* **WORK INSTRUCTIONS**
The response should contain all of the data below, reproduced exactly, and no pictures.

RECORD SET: Begin

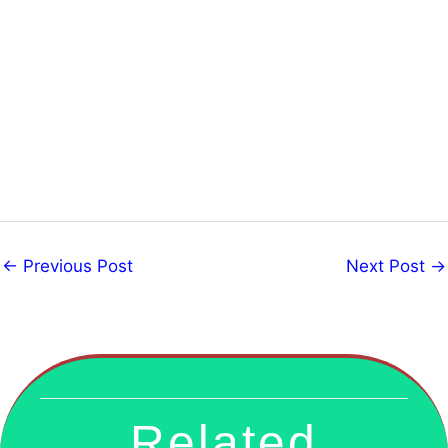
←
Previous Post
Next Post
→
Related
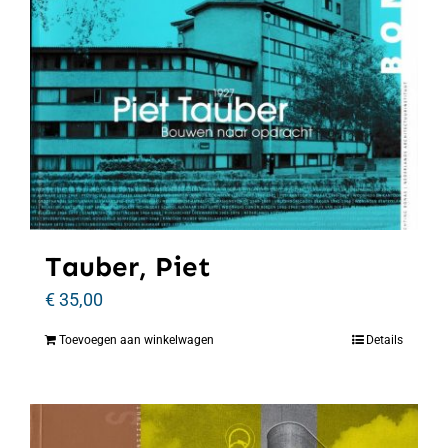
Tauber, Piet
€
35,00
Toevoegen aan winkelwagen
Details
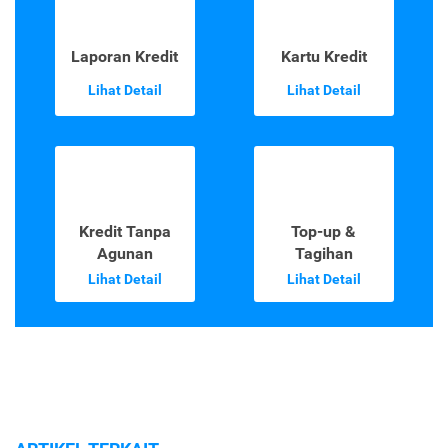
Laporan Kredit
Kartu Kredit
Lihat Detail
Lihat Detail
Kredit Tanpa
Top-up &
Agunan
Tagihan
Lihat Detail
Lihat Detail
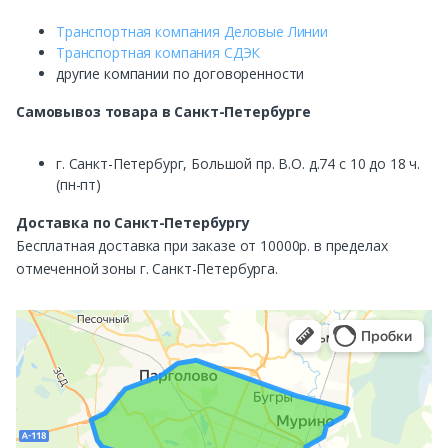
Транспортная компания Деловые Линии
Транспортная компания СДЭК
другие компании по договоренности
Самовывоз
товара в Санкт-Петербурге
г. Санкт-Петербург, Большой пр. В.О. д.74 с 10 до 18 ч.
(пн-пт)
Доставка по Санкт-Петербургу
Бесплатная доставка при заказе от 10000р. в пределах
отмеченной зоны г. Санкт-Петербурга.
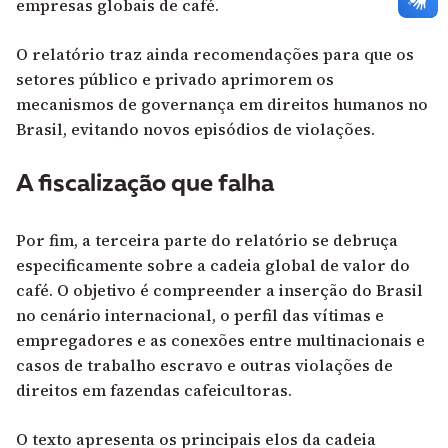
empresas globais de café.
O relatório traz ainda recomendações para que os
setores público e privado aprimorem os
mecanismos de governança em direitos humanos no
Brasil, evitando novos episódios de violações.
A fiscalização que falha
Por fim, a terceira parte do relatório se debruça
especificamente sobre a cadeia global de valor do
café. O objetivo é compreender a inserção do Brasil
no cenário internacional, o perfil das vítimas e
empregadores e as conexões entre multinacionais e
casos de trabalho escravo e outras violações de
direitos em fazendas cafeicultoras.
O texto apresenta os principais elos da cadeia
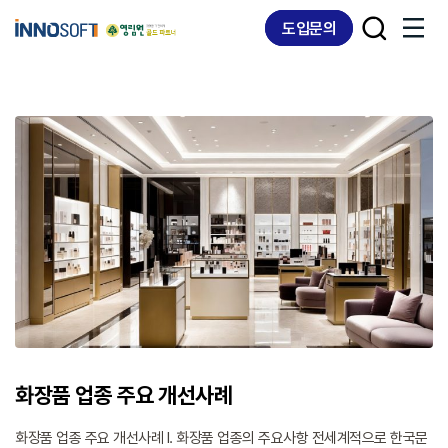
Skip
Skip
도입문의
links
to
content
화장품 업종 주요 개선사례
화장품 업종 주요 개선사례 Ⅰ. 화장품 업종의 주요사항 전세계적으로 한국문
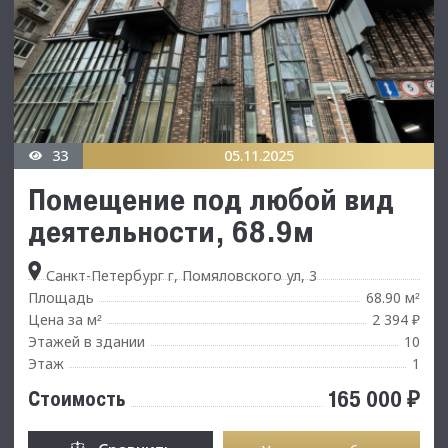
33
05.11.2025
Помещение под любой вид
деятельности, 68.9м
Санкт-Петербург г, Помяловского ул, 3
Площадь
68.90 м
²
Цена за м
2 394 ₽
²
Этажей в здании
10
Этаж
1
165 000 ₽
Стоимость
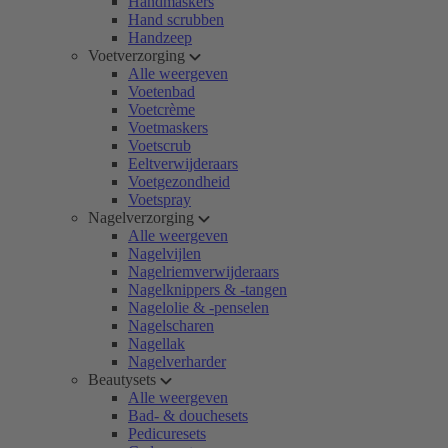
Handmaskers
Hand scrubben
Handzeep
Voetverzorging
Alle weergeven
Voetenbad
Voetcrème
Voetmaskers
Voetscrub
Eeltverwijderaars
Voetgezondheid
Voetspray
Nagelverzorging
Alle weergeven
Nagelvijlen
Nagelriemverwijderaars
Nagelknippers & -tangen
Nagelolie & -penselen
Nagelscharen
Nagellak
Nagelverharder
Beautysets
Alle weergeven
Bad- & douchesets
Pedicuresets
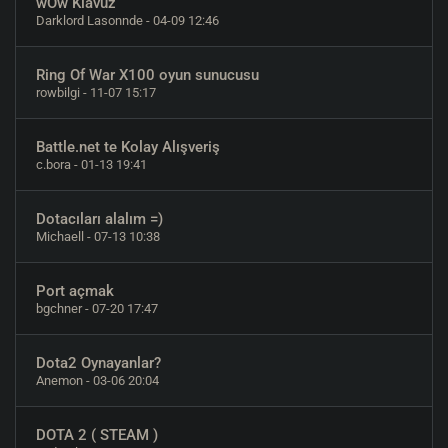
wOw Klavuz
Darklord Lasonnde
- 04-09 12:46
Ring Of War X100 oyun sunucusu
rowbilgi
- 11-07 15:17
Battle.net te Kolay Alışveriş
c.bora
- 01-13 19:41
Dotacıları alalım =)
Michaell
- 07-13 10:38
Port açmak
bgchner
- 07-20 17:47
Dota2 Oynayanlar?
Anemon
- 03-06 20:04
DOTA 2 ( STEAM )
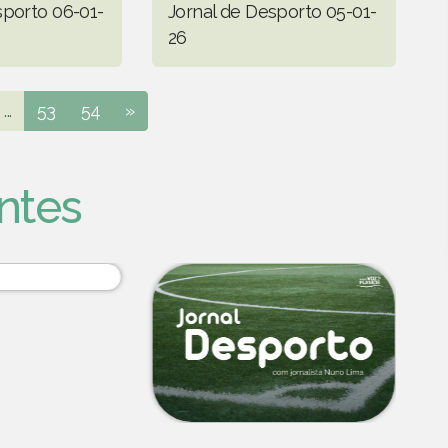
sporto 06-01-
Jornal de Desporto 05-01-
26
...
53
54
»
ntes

RECORD SET: End

* **ANSWER BELOW**
←
Previous Post
Next Post
→
Related
Tauber, Piet
€
35,00
Toevoegen aan winkelwagen
Details
Laporan Kredit
Kartu Kredit
Lihat Detail
Lihat Detail
Kredit Tanpa
Top-up &
Agunan
Tagihan
Lihat Detail
Lihat Detail
Транспортная компания Деловые Линии
Транспортная компания СДЭК
другие компании по договоренности
Самовывоз
товара в Санкт-Петербурге
г. Санкт-Петербург, Большой пр. В.О. д.74 с 10 до 18 ч.
(пн-пт)
Доставка по Санкт-Петербургу
Бесплатная доставка при заказе от 10000р. в пределах
отмеченной зоны г. Санкт-Петербурга.
empresas globais de café.
O relatório traz ainda recomendações para que os
setores público e privado aprimorem os
mecanismos de governança em direitos humanos no
Brasil, evitando novos episódios de violações.
A fiscalização que falha
Por fim, a terceira parte do relatório se debruça
especificamente sobre a cadeia global de valor do
café. O objetivo é compreender a inserção do Brasil
no cenário internacional, o perfil das vítimas e
empregadores e as conexões entre multinacionais e
casos de trabalho escravo e outras violações de
direitos em fazendas cafeicultoras.
O texto apresenta os principais elos da cadeia
Skip
Skip
도입문의
links
to
content
화장품 업종 주요 개선사례
화장품 업종 주요 개선사례 Ⅰ. 화장품 업종의 주요사항 전세계적으로 한국문
33
05.11.2025
Помещение под любой вид
деятельности, 68.9м
Санкт-Петербург г, Помяловского ул, 3
Площадь
68.90 м
²
Цена за м
2 394 ₽
²
Этажей в здании
10
Этаж
1
165 000 ₽
Стоимость
Handmaskers
Hand scrubben
Handzeep
Voetverzorging
Alle weergeven
Voetenbad
Voetcrème
Voetmaskers
Voetscrub
Eeltverwijderaars
Voetgezondheid
Voetspray
Nagelverzorging
Alle weergeven
Nagelvijlen
Nagelriemverwijderaars
Nagelknippers & -tangen
Nagelolie & -penselen
Nagelscharen
Nagellak
Nagelverharder
Beautysets
Alle weergeven
Bad- & douchesets
Pedicuresets
wOw Klavuz
Darklord Lasonnde
- 04-09 12:46
Ring Of War X100 oyun sunucusu
rowbilgi
- 11-07 15:17
Battle.net te Kolay Alışveriş
c.bora
- 01-13 19:41
Dotacıları alalım =)
Michaell
- 07-13 10:38
Port açmak
bgchner
- 07-20 17:47
Dota2 Oynayanlar?
Anemon
- 03-06 20:04
DOTA 2 ( STEAM )
sporto 06-01-
Jornal de Desporto 05-01-
26
...
53
54
»
ntes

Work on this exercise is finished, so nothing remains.